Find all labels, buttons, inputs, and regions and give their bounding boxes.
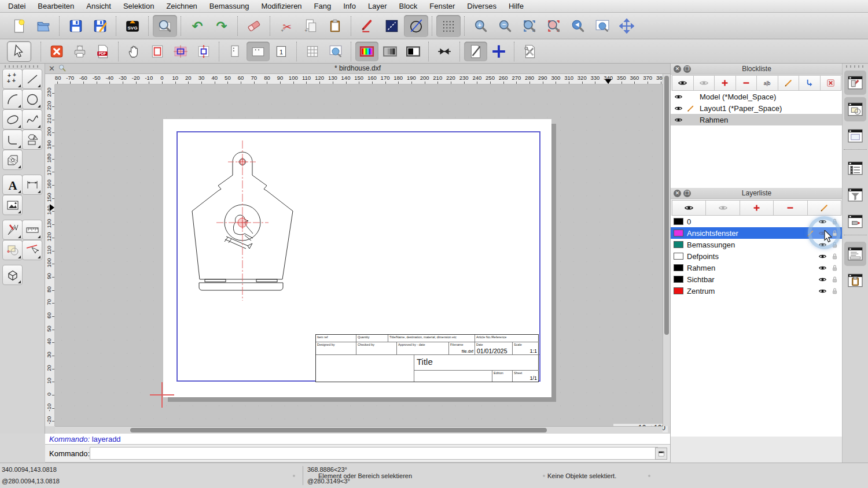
blocklist-rename-button[interactable]: a|b [757,75,778,91]
zoom-out-button[interactable]: − [493,15,517,37]
block-visibility-eye-icon[interactable] [674,92,683,101]
palette-points-button[interactable]: ++++ [2,69,23,89]
new-file-button[interactable] [7,15,31,37]
palette-drag-handle[interactable] [5,65,41,68]
open-file-button[interactable] [31,15,56,37]
layer-visibility-eye-icon[interactable] [818,264,827,272]
layer-visibility-eye-icon[interactable] [818,287,827,295]
layer-lock-icon[interactable] [830,287,839,295]
select-button[interactable] [7,41,31,62]
palette-circle-button[interactable] [22,89,42,109]
command-history-toggle-button[interactable] [655,448,667,460]
menu-modifizieren[interactable]: Modifizieren [262,2,302,10]
pan-button[interactable] [615,15,639,37]
menu-ansicht[interactable]: Ansicht [86,2,111,10]
palette-modify-button[interactable] [2,220,23,240]
crosshair-button[interactable] [487,42,510,61]
dock-layer-list-panel-button[interactable] [844,156,866,180]
menu-bemassung[interactable]: Bemassung [209,2,249,10]
block-visibility-eye-icon[interactable] [674,115,683,124]
blocklist-insert-button[interactable] [799,75,821,91]
layerlist-add-button[interactable] [740,200,774,216]
palette-text-button[interactable]: A [2,175,23,195]
menu-zeichnen[interactable]: Zeichnen [166,2,197,10]
palette-dimension-button[interactable] [22,175,42,195]
palette-spline-button[interactable] [22,109,42,130]
dock-selection-filter-button[interactable] [844,183,866,207]
layer-visibility-eye-icon[interactable] [818,275,827,284]
horizontal-scrollbar[interactable] [55,426,663,434]
menu-layer[interactable]: Layer [368,2,387,10]
layer-lock-icon[interactable] [830,264,839,272]
blocklist-edit-button[interactable] [778,75,800,91]
dock-drag-handle[interactable] [846,65,865,68]
block-row-model[interactable]: Model (*Model_Space) [671,91,843,102]
layer-color-swatch[interactable] [674,276,683,283]
layer-row-sichtbar[interactable]: Sichtbar [671,273,843,285]
zoom-window-button[interactable] [590,15,615,37]
grid-dots-button[interactable] [436,15,461,37]
copy-button[interactable]: + [299,15,323,37]
menu-block[interactable]: Block [399,2,417,10]
blocklist-purge-button[interactable] [821,75,842,91]
block-row-rahmen[interactable]: Rahmen [671,114,843,125]
print-preview-button[interactable] [153,15,177,37]
redo-button[interactable]: ↷ [209,15,234,37]
preferences-button[interactable] [518,42,542,61]
color-bw-button[interactable] [402,42,425,61]
layer-lock-icon[interactable] [830,252,839,261]
palette-polyline-button[interactable] [2,130,23,150]
color-gray-button[interactable] [378,42,402,61]
save-button[interactable] [64,15,88,37]
close-drawing-button[interactable] [45,42,68,61]
palette-arc-button[interactable] [2,89,23,109]
vscroll-thumb[interactable] [664,76,669,335]
layer-row-defpoints[interactable]: Defpoints [671,250,843,262]
page-single-button[interactable]: 1 [270,42,293,61]
paste-button[interactable] [323,15,347,37]
pan-hand-button[interactable] [123,42,146,61]
zoom-in-button[interactable]: + [469,15,493,37]
menu-selektion[interactable]: Selektion [123,2,154,10]
blocklist-show-all-button[interactable] [672,75,694,91]
save-as-button[interactable] [88,15,112,37]
pdf-export-button[interactable]: PDF [91,42,115,61]
paper-border-button[interactable] [146,42,169,61]
drawing-canvas[interactable]: Item ref Quantity Title/Name, destinatio… [55,84,663,426]
color-full-button[interactable] [355,42,378,61]
palette-selection-tool-button[interactable] [22,240,42,260]
viewport-button[interactable] [169,42,192,61]
draft-mode-button[interactable] [464,42,487,61]
palette-line-button[interactable] [22,69,42,89]
blocklist-add-button[interactable] [715,75,736,91]
hscroll-thumb[interactable] [130,428,547,432]
block-visibility-eye-icon[interactable] [674,103,683,113]
zoom-previous-button[interactable] [566,15,590,37]
dock-property-editor-button[interactable] [844,71,866,95]
menu-info[interactable]: Info [343,2,356,10]
palette-hatch-button[interactable] [2,150,23,170]
grid-view-button[interactable] [301,42,324,61]
cut-button[interactable]: ✂+ [274,15,299,37]
viewport-lock-button[interactable] [192,42,215,61]
palette-measure-button[interactable] [22,220,42,240]
menu-bearbeiten[interactable]: Bearbeiten [38,2,74,10]
layer-color-swatch[interactable] [674,287,683,294]
dock-block-list-panel-button[interactable] [844,97,866,121]
edit-pencil-button[interactable] [355,15,380,37]
dock-viewport-panel-button[interactable] [844,124,866,148]
layer-row-rahmen[interactable]: Rahmen [671,262,843,273]
vertical-scrollbar[interactable] [663,74,670,426]
layer-color-swatch[interactable] [674,264,683,271]
layer-color-swatch[interactable] [674,253,683,260]
menu-diverses[interactable]: Diverses [467,2,496,10]
block-row-layout1[interactable]: Layout1 (*Paper_Space) [671,102,843,114]
layer-row-zentrum[interactable]: Zentrum [671,285,843,297]
circle-slash-button[interactable] [404,15,428,37]
layerlist-remove-button[interactable] [774,200,807,216]
menu-datei[interactable]: Datei [8,2,25,10]
layerlist-show-all-button[interactable] [672,200,706,216]
layerlist-hide-all-button[interactable] [706,200,740,216]
palette-solid-button[interactable] [2,265,23,285]
lineweight-button[interactable] [433,42,456,61]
____________
> **What to produce**: Only text belongs in the copy: repeat each line of the data exactly and leave out the pictures.

> **Output of the exercise**:
Find all labels, buttons, inputs, and regions and give their bounding boxes.
blocklist-rename-button[interactable]: a|b [757,75,778,91]
zoom-out-button[interactable]: − [493,15,517,37]
block-visibility-eye-icon[interactable] [674,92,683,101]
palette-points-button[interactable]: ++++ [2,69,23,89]
new-file-button[interactable] [7,15,31,37]
palette-drag-handle[interactable] [5,65,41,68]
open-file-button[interactable] [31,15,56,37]
layer-visibility-eye-icon[interactable] [818,264,827,272]
layer-visibility-eye-icon[interactable] [818,287,827,295]
layer-lock-icon[interactable] [830,287,839,295]
select-button[interactable] [7,41,31,62]
palette-circle-button[interactable] [22,89,42,109]
command-history-toggle-button[interactable] [655,448,667,460]
menu-modifizieren[interactable]: Modifizieren [262,2,302,10]
pan-button[interactable] [615,15,639,37]
menu-ansicht[interactable]: Ansicht [86,2,111,10]
palette-modify-button[interactable] [2,220,23,240]
crosshair-button[interactable] [487,42,510,61]
dock-layer-list-panel-button[interactable] [844,156,866,180]
menu-bemassung[interactable]: Bemassung [209,2,249,10]
block-visibility-eye-icon[interactable] [674,115,683,124]
blocklist-insert-button[interactable] [799,75,821,91]
layerlist-add-button[interactable] [740,200,774,216]
palette-text-button[interactable]: A [2,175,23,195]
menu-zeichnen[interactable]: Zeichnen [166,2,197,10]
palette-dimension-button[interactable] [22,175,42,195]
palette-spline-button[interactable] [22,109,42,130]
dock-selection-filter-button[interactable] [844,183,866,207]
layer-visibility-eye-icon[interactable] [818,275,827,284]
horizontal-scrollbar[interactable] [55,426,663,434]
menu-layer[interactable]: Layer [368,2,387,10]
layer-lock-icon[interactable] [830,264,839,272]
blocklist-edit-button[interactable] [778,75,800,91]
dock-drag-handle[interactable] [846,65,865,68]
block-row-model[interactable]: Model (*Model_Space) [671,91,843,102]
layer-color-swatch[interactable] [674,276,683,283]
layer-row-sichtbar[interactable]: Sichtbar [671,273,843,285]
zoom-window-button[interactable] [590,15,615,37]
grid-dots-button[interactable] [436,15,461,37]
copy-button[interactable]: + [299,15,323,37]
menu-block[interactable]: Block [399,2,417,10]
blocklist-purge-button[interactable] [821,75,842,91]
block-row-rahmen[interactable]: Rahmen [671,114,843,125]
print-preview-button[interactable] [153,15,177,37]
redo-button[interactable]: ↷ [209,15,234,37]
preferences-button[interactable] [518,42,542,61]
color-bw-button[interactable] [402,42,425,61]
layer-lock-icon[interactable] [830,252,839,261]
palette-polyline-button[interactable] [2,130,23,150]
color-gray-button[interactable] [378,42,402,61]
save-button[interactable] [64,15,88,37]
close-drawing-button[interactable] [45,42,68,61]
palette-arc-button[interactable] [2,89,23,109]
vscroll-thumb[interactable] [664,76,669,335]
layer-row-defpoints[interactable]: Defpoints [671,250,843,262]
page-single-button[interactable]: 1 [270,42,293,61]
paste-button[interactable] [323,15,347,37]
pan-hand-button[interactable] [123,42,146,61]
zoom-in-button[interactable]: + [469,15,493,37]
menu-selektion[interactable]: Selektion [123,2,154,10]
blocklist-show-all-button[interactable] [672,75,694,91]
save-as-button[interactable] [88,15,112,37]
pdf-export-button[interactable]: PDF [91,42,115,61]
paper-border-button[interactable] [146,42,169,61]
drawing-canvas[interactable]: Item ref Quantity Title/Name, destinatio… [55,84,663,426]
color-full-button[interactable] [355,42,378,61]
palette-selection-tool-button[interactable] [22,240,42,260]
viewport-button[interactable] [169,42,192,61]
draft-mode-button[interactable] [464,42,487,61]
palette-line-button[interactable] [22,69,42,89]
blocklist-add-button[interactable] [715,75,736,91]
hscroll-thumb[interactable] [130,428,547,432]
block-visibility-eye-icon[interactable] [674,103,683,113]
zoom-previous-button[interactable] [566,15,590,37]
dock-property-editor-button[interactable] [844,71,866,95]
menu-info[interactable]: Info [343,2,356,10]
palette-hatch-button[interactable] [2,150,23,170]
grid-view-button[interactable] [301,42,324,61]
cut-button[interactable]: ✂+ [274,15,299,37]
viewport-lock-button[interactable] [192,42,215,61]
palette-measure-button[interactable] [22,220,42,240]
menu-bearbeiten[interactable]: Bearbeiten [38,2,74,10]
layer-color-swatch[interactable] [674,287,683,294]
dock-block-list-panel-button[interactable] [844,97,866,121]
edit-pencil-button[interactable] [355,15,380,37]
dock-viewport-panel-button[interactable] [844,124,866,148]
layer-row-rahmen[interactable]: Rahmen [671,262,843,273]
vertical-scrollbar[interactable] [663,74,670,426]
layer-color-swatch[interactable] [674,264,683,271]
layer-color-swatch[interactable] [674,253,683,260]
menu-diverses[interactable]: Diverses [467,2,496,10]
block-row-layout1[interactable]: Layout1 (*Paper_Space) [671,102,843,114]
layer-row-zentrum[interactable]: Zentrum [671,285,843,297]
circle-slash-button[interactable] [404,15,428,37]
layerlist-remove-button[interactable] [774,200,807,216]
menu-datei[interactable]: Datei [8,2,25,10]
layerlist-show-all-button[interactable] [672,200,706,216]
layerlist-hide-all-button[interactable] [706,200,740,216]
palette-solid-button[interactable] [2,265,23,285]
lineweight-button[interactable] [433,42,456,61]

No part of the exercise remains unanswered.